## Work order
In the entries below, count the lines that hold the string "radar" and state only that count.

## Extracted records
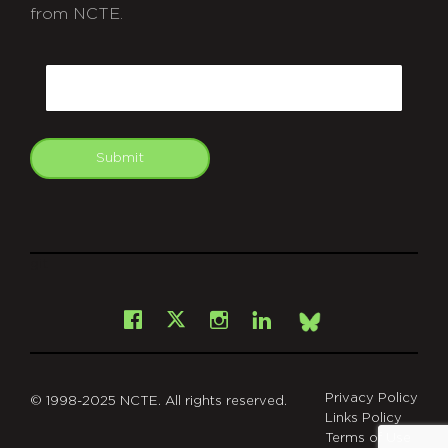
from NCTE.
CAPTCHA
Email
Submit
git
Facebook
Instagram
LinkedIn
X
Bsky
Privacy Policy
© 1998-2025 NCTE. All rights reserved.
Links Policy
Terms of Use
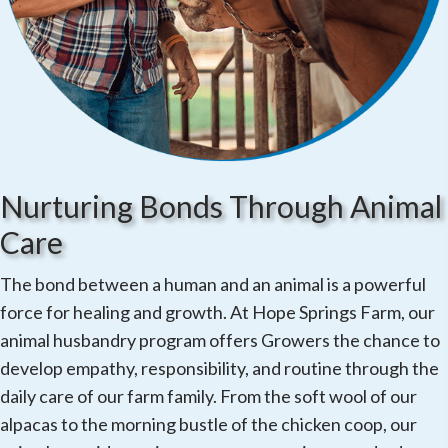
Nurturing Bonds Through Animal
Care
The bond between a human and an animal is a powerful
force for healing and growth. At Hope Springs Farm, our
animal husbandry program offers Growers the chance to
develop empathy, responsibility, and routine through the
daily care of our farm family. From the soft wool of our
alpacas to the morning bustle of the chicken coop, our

---

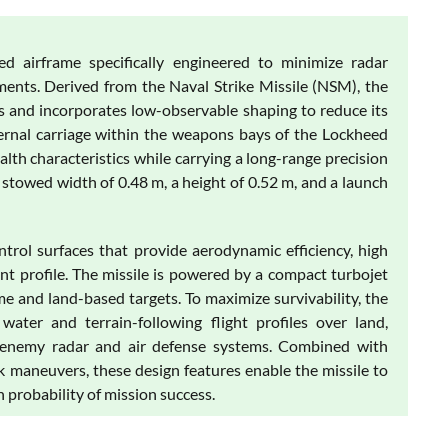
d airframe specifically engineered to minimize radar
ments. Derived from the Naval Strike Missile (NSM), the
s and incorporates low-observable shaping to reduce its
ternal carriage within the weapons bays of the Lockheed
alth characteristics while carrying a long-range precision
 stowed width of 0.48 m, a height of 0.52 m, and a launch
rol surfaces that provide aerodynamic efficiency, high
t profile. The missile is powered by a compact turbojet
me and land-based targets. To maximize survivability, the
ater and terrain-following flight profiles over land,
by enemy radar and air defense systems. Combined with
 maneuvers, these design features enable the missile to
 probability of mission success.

## Output of the exercise
2